Instituições paranaenses que atuam na área de ciência, tecnologia e inovação reuniram-se nesta segunda-feira (22), no Instituto de Tecnologia do Paraná - Tecpar para traçar as primeiras linhas de um programa inédito no Estado, que tem como objetivo construir uma política pública de médio e longo prazo para o setor.

O Programa Paranaense de Cooperação em Inovação (PPCI), apresentado pelo secretário da Ciência, Tecnologia e Ensino Superior, Aldair Rizzi, terá a participação das universidades estaduais. "Vamos reunir as instituições em redes temáticas de cooperação, facilitando a solução de problemas comuns e viabilizando oportunidades que isoladamente não seriam possíveis", disse Rizzi. O programa deverá ser lançado oficialmente no início de abril.

O programa será constituído de um comitê gestor, coordenado pela Secretaria, que apresentará um mapeamento e um diagnóstico das ações e áreas de excelência em ciência, tecnologia e inovação. Segundo o secretário, esse trabalho é necessário para evitar duplicação de esforços e também uma forma de captar recursos junto a fundos federais e internacionais.

"O programa visa ainda o desenvolvimento de uma cultura associativa e cooperativa", afirma Rizzi. Representantes dos ministérios da Ciência e Tecnologia e do Desenvolvimento, Indústria e Comércio Exterior também participarão das discussões com o comitê gestor do PPCI sobre estratégias de longo prazo para o país, "que não podem estar descoladas das necessidades regionais", conforme o secretário.

"O Paraná possui um grande estoque de diagnósticos e pesquisas, mas esse acervo está disperso", afirmou o diretor presidente da Itaipu Binacional, Jorge Samek, que participa do comitê gestor do PPCI. Para o presidente da FAEP, Ágide Meneghette, "se o Estado não levar o conhecimento acumulado até a pequena propriedade esta nunca terá condições de competir com outras regiões mais desenvolvidas".

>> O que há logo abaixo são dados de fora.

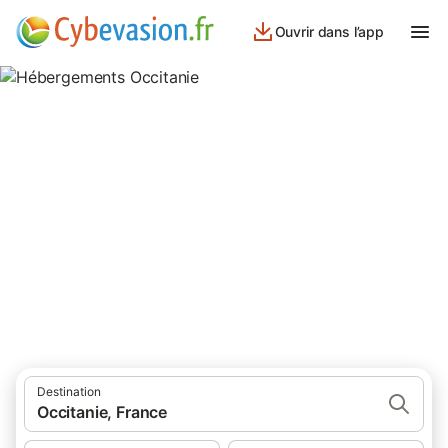
Ouvrir dans l’app
Hébergements Occitanie
40 413 résultats pour Hébergements. Comparez et réservez au
meilleur prix!
Destination
Occitanie, France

Para o coordenador do Parque Tecnológico de Itaipu, Juan Carlos Sotuyo, "os projetos de pesquisa existentes no Estado são como uma piscina, estão no fundo, é preciso esvaziar essa piscina, mostrar todo esse potencial". Na opinião do reitor da UFPR, Carlos Moreira Junior, a cooperação articulada deverá resolver problemas dessa ordem. Ele deu como exemplo uma parceria realizada entre a Universidade Federal do Paraná e a FIEP, que resultou no aumento de produtividade da cultura da cana-de-açúcar no Noroeste do Estado.

Também participaram da primeira reunião do PPCI o Cefet-pr, o Simepar, o Lactec, o Iapar, a Embrapa, o Ipardes , a Fundação Araucária e os reitores da UEM, UEPG, Unioeste, Unicentro e a representante da UEL.